The FDCPA - What You Don't Know Can Hurt You
For attorneys attempting to collect non-commercial debts for their clients, familiarity with the Fair Debt Collection Practices Act (FDCPA) is essential. The unwary attorney serving as a “debt collector” may expose him/herself to liability for failing to strictly comply with the mandates of the FDCPA, including providing debtors with notices of their rights under the statute.
In 1977, the FDCPA was enacted to protect consumers from abusive debt collection practices and insure that reputable collectors were not competitively disadvantaged. The statute is codified at 15 U.S.C. § 1692 et seq. The FDCPA articulates a non-exclusive, 16 item list of prohibited collection activities, and generally prohibits debt collectors from using “any false, deceptive or misleading representations or means” while collecting debts.

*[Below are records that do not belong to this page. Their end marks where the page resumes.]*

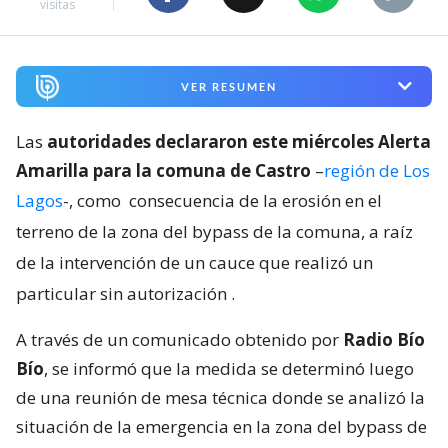
visitas
VER RESUMEN
Las
autoridades declararon este miércoles Alerta
Amarilla para la comuna de Castro
–
región de Los
Lagos
-, como
consecuencia de la erosión en el
terreno de la zona del bypass de la comuna, a raíz
de la intervención de un cauce que realizó un
particular sin autorización
.
A través de un comunicado obtenido por
Radio Bío
Bío
, se informó que la medida se determinó luego
de una reunión de mesa técnica donde se analizó la
situación de la emergencia en la zona del bypass de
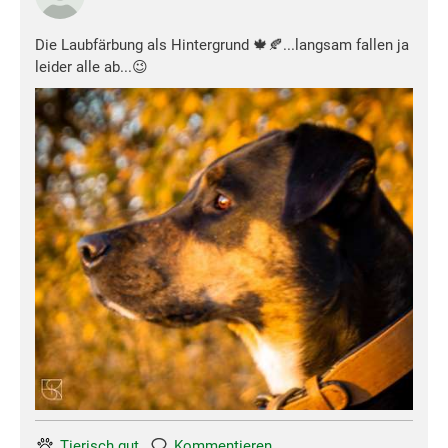
Die Laubfärbung als Hintergrund 🍁🍂...langsam fallen ja
leider alle ab...😉
Tierisch gut
Kommentieren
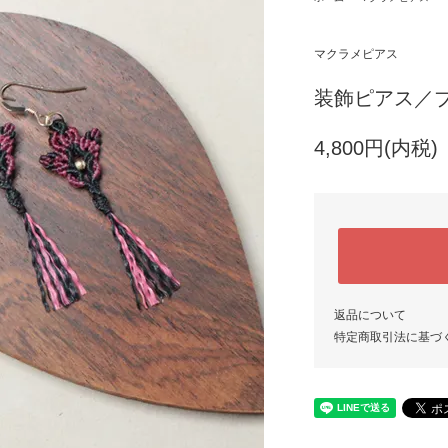
マクラメピアス
装飾ピアス／ブ
4,800円(内税)
返品について
特定商取引法に基づ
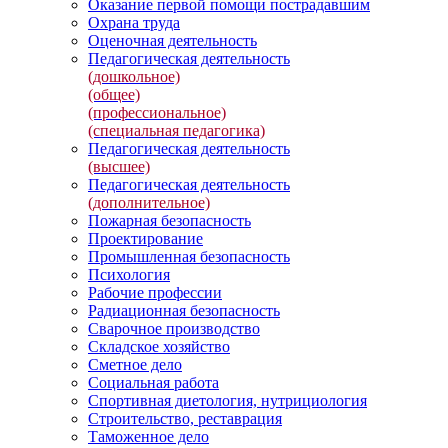
Оказание первой помощи пострадавшим
Охрана труда
Оценочная деятельность
Педагогическая деятельность
(дошкольное)
(общее)
(профессиональное)
(специальная педагогика)
Педагогическая деятельность
(высшее)
Педагогическая деятельность
(дополнительное)
Пожарная безопасность
Проектирование
Промышленная безопасность
Психология
Рабочие профессии
Радиационная безопасность
Сварочное производство
Складское хозяйство
Сметное дело
Социальная работа
Спортивная диетология, нутрициология
Строительство, реставрация
Таможенное дело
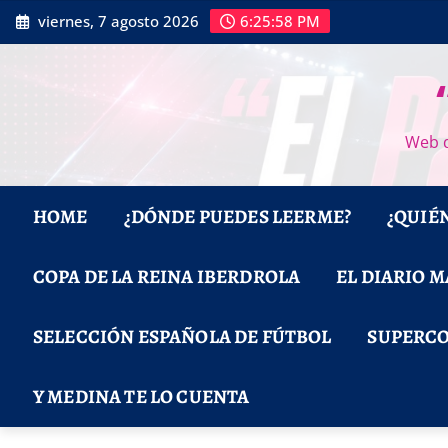
Saltar
viernes, 7 agosto 2026
6:25:59 PM
al
contenido
Web d
HOME
¿DÓNDE PUEDES LEERME?
¿QUIÉ
COPA DE LA REINA IBERDROLA
EL DIARIO 
SELECCIÓN ESPAÑOLA DE FÚTBOL
SUPERCO
Y MEDINA TE LO CUENTA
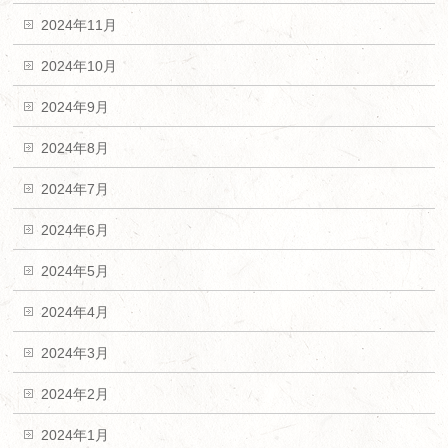
2024年11月
2024年10月
2024年9月
2024年8月
2024年7月
2024年6月
2024年5月
2024年4月
2024年3月
2024年2月
2024年1月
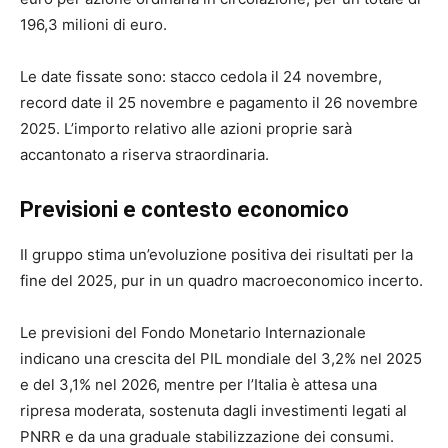
196,3 milioni di euro.
Le date fissate sono: stacco cedola il 24 novembre,
record date il 25 novembre e pagamento il 26 novembre
2025. L’importo relativo alle azioni proprie sarà
accantonato a riserva straordinaria.
Previsioni e contesto economico
Il gruppo stima un’evoluzione positiva dei risultati per la
fine del 2025, pur in un quadro macroeconomico incerto.
Le previsioni del Fondo Monetario Internazionale
indicano una crescita del PIL mondiale del 3,2% nel 2025
e del 3,1% nel 2026, mentre per l’Italia è attesa una
ripresa moderata, sostenuta dagli investimenti legati al
PNRR e da una graduale stabilizzazione dei consumi.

In addition to the enumerated prohibitions, section 1692g of the FDCPA also requires that debt collectors provide debtors specific notice of their rights under the statute within five days of the debt collector’s initial communication with the debtor. These required notices must be prominent and conveyed effectively to the debtor. Other content or notices included in the initial communication from the debt collector must not diminish or contradict the FDCPA required notice in any way.
Courts use the least sophisticated consumer standard to determine whether an FDCPA notice is false, deceptive or misleading. In fact, if the collection notice is open to more than one reasonable interpretation, at least one of which is inaccurate, a collection notice is misleading. Clomon v. Jackson, 988 F.2d 1314, 1318 (2d Cir.1993).
For example, the Second Circuit recently found that a debt collector’s failure to disclose the ever-increasing nature of the debt constituted a violation of section 1692e’s prohibition on false, deceptive or misleading statements of the amount owed. See Avila v Riexinger & Assoc., LLC, 817 F.3d 72 (2d Cir. 2016). In Avila, the Court found that failing to disclose that the debt continued to increase could lead the least sophisticated consumer to believe that payment of the amount in the notice would satisfy the entire debt. Where debts continue to accrue, the Avila Court provided a safe harbor, suggesting that debt collectors use the language adopted by the Seventh Circuit in Miller v. McCalla et al., 214 F.3d 872 (7th Cir.2000) or the Connecticut District Court in Jones v. Midland Funding, LLC, 755 F.Supp.2d 393, 397–98 (D.Conn.2010).
What often seem to be minor changes or variations to the statutory language on an initial communication letter can invite an FDCPA claim. Last month a Wisconsin Federal District Court Magistrate Judge found that the Plaintiff stated an FDCPA claim where a demand letter included a check-the-box option with the following language: “I am disputing the validity of this debt” followed by “Reason for Dispute (required)”. Mikolajczyk v. Universal Fidelity, LP, Case No. 16-CV-1382, (E.D. Wis. 2017). Noting that consumers are not required to provide a reason for disputing the debt, the Magistrate Judge found that the consumer had stated a claim for false, deceptive, or misleading representation of the debt. This decision is notable because the demand letter at issue is similar to the model demand letter prepared by the Consumer Finance Protection Bureau in its August 2016 outline of debt collection rule proposals.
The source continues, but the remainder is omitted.